How and when to use electronic information is a growing debate in Oregon. Last March, Lewis & Clark Law School’s Oregon Law Institute presented a day-long seminar during which a panel of attorneys discussed issues such as forensic file collections from cell phones and computers, discovery from webmail and social media providers, and the legal and ethical parameters of e-discovery.

Josh Marquis, Clatsop County District Attorney, says he uses social media to gather information about defendants and even screen jurors because “people say the darnedest things on Facebook.”

Where Public and Private Collide
The line between private and public information has become increasingly blurry since the Patriot Act was signed into law by President George W. Bush on Oct. 26, 2001. A decade later, the government’s standard for the protection of personal information has fallen so low that private information can be used for measures way beyond simple probable cause that someone may be a terrorist, says Janet Hoffman, a Portland criminal defense attorney.

“It’s like the Watergate days when Nixon and his staff were looking through the private records of people to find information related to trivial crimes to be able to harass people,” she says. “We as a public have some real concern about this. Fear of privacy invasion impairs our conduct, and it’s not the kind of society that we feel like we bargained for.”

Apple caught the backlash of this concern when it came to light that its iPhones and iPads were secretly tracking the geographic locations of users. At the time, the information was not encrypted, making it vulnerable to hackers. The fact that it was unencrypted also meant law enforcement officers didn’t need a warrant to access it. Cell phone providers routinely keep such information, but a court order is required to obtain it.

While Apple has since taken measures to better protect its tracking information, privacy rights proponents are investigating whether Google Android and other, similar devices also store a permanent record of tracking data. Cell phones typically track their user’s whereabouts by pinging off of particular towers, a technology that has been used to find missing people and save lives. For many, though, the concern is how such information can be used in harmful ways and what, ultimately, is done with the permanent records.

Congress weighed in on the issue during the Apple uproar. Sen. Al Franken, D-Minn., was quoted as saying it raises “serious privacy concerns,” especially for children using the devices, since “anyone who gains access to this single file could likely determine the location of a user’s home, the businesses he frequents, the doctors he visits, the schools his children attend and the trips he has taken – over the past months or even a year.”

Some fear the public agencies’ invasion of their privacy, while many others cite the private sector as the greater threat. Rep. Edward Markey, D-Mass., noted that the practice of tracking consumers’ geographic location for commercial purposes is illegal if the consumers don’t know about it.

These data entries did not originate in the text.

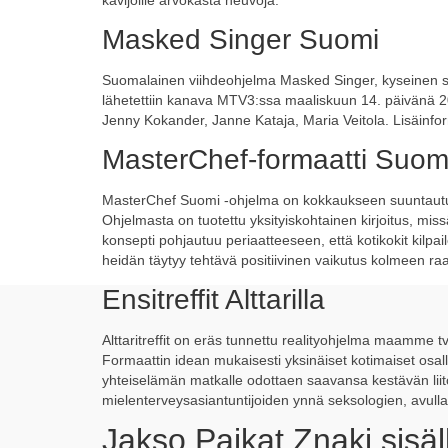
kävijöille arvokasta neuvoja.
Masked Singer Suomi
Suomalainen viihdeohjelma Masked Singer, kyseinen s
lähetettiin kanava MTV3:ssa maaliskuun 14. päivänä 20
Jenny Kokander, Janne Kataja, Maria Veitola. Lisäinfo
MasterChef-formaatti Suo
MasterChef Suomi -ohjelma on kokkaukseen suuntautunu
Ohjelmasta on tuotettu yksityiskohtainen kirjoitus, missä
konsepti pohjautuu periaatteeseen, että kotikokit kilpai
heidän täytyy tehtävä positiivinen vaikutus kolmeen raa
Ensitreffit Alttarilla
Alttaritreffit on eräs tunnettu realityohjelma maamme
Formaattin idean mukaisesti yksinäiset kotimaiset osal
yhteiselämän matkalle odottaen saavansa kestävän lii
mielenterveysasiantuntijoiden ynnä seksologien, avulla. 
Jakso Paikat Znaki sisä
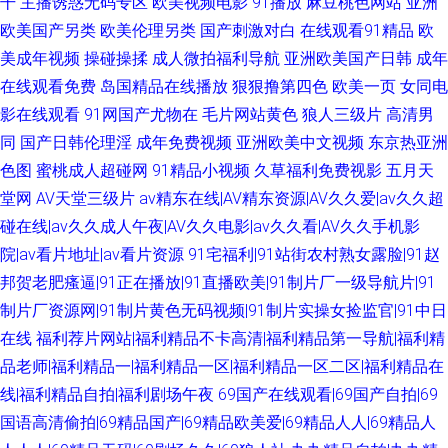
干
主播诱惑无码专区
欧美视频电影
91播放
麻豆桃色网站
亚洲
欧美国产另类
欧美伦理另类
国产刺激对白
在线观看91精品
欧
美成年视频
操碰操揉
成人微拍福利导航
亚洲欧美国产日韩
成年
在线观看免费
岛国精品在线播放
狠狠撸第四色
欧美一页
女同电
影在线观看
91网国产尤物在
毛片网站黄色
狼人三级片
高清男
同
国产日韩伦理淫
成年免费视频
亚洲欧美中文视频
东京热亚洲
色图
蜜桃成人超碰网
91精品小视频
久草福利免费视影
五月天
堂网
AV天堂三级片
av精东在线|AV精东资源|AV久久爱|av久久超
碰在线|av久久成人午夜|AV久久电影|av久久看|AV久久手机影
院|av看片地址|av看片资源
91宅福利|91站街农村熟女露脸|91赵
邦贺老肥瘙逼|91正在播放|91直播欧美|91制片厂一级导航片|91
制片厂资源网|91制片黄色无码视频|91制片实操女捡监官|91中日
在线
福利荐片网站|福利精品不卡高清|福利精品第一导航|福利精
品老师|福利精品一|福利精品一区|福利精品一区二区|福利精品在
线|福利精品自拍|福利剧场午夜
69国产在线观看|69国产自拍|69
国语高清偷拍|69精品国产|69精品欧美爱|69精品人人|69精品人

Facial recognition software also is stirring up controversy. Law enforcement at airports and other locations that could be vulnerable to attacks use it to identify people they suspect as terrorists. In a more innocuous application, a growing number of social media outlets and mobile application companies have incorporated it to “tag” photos of people, making it easier to find photos of a particular person. The downside is that people may not always want to be recognized in photos.

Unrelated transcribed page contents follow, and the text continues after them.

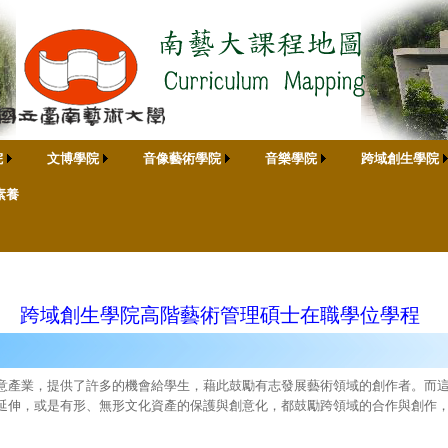
院
文博學院
音像藝術學院
音樂學院
跨域創生學院
素養
跨域創生學院高階藝術管理碩士在職學位學程
意產業，提供了許多的機會給學生，藉此鼓勵有志發展藝術領域的創作者。而
延伸，或是有形、無形文化資產的保護與創意化，都鼓勵跨領域的合作與創作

John Henry Hingson III, an Oregon City criminal defense attorney and past president of the National Association of Criminal Defense Lawyers, says he believes the Fourth Amendment has been severely damaged, if not fatally, by technology.

“Law enforcement frequently ‘passes off’ information that may be illegally obtained or surreptitiously obtained, and there’s no mechanism to find out about such invasions unless you are super vigilant or — and hopefully not — super paranoid,” he says.

Hoffman sums it up this way: “The issue is that there are vast amounts of information about all of us out there, so how much access should the government have and how should that be used in courtrooms?”

Changing Expectations of Privacy
As the privacy rights debate continues, the legal focus rests on whether people have a reasonable, objective expectation of privacy. It’s a moving target at this point. For example, notes Hoffman, the average person walking around London can expect to have their picture taken up to 300 times a day, thanks to the bevy of security cameras throughout the city that were installed to protect it from further terrorist attacks.

Given the many ways that various interests — public and private — can track our whereabouts, determine whom we’ve called or texted, taken our picture, learned where we’ve made purchases and what we’ve looked up on the Internet, do any of us really have a reasonable expectation of privacy anymore?

“As the concept of privacy diminishes, so does the reasonable expectation of it. That’s the concern of civil libertarians,” Hoffman says. “What I think is really interesting is that when we first created an expectation of privacy under the federal Constitution, it was what people chose to show to the outside world versus what they preferred to keep private.”

Like anything that can be negative or positive, electronic tracking is a double-edged sword. On the plus side, it has helped confirm the innocence of people wrongly accused of crimes. “It’s like good news/bad news, depending on how it’s used,” Hoffman says.

Amy Baggio and Lisa Hay, both with the federal public defender’s office in Portland, have been watching the issue closely and have seen just how complicated it is. Federal district courts throughout the country are offering conflicting opinions about what should be considered private and what should not.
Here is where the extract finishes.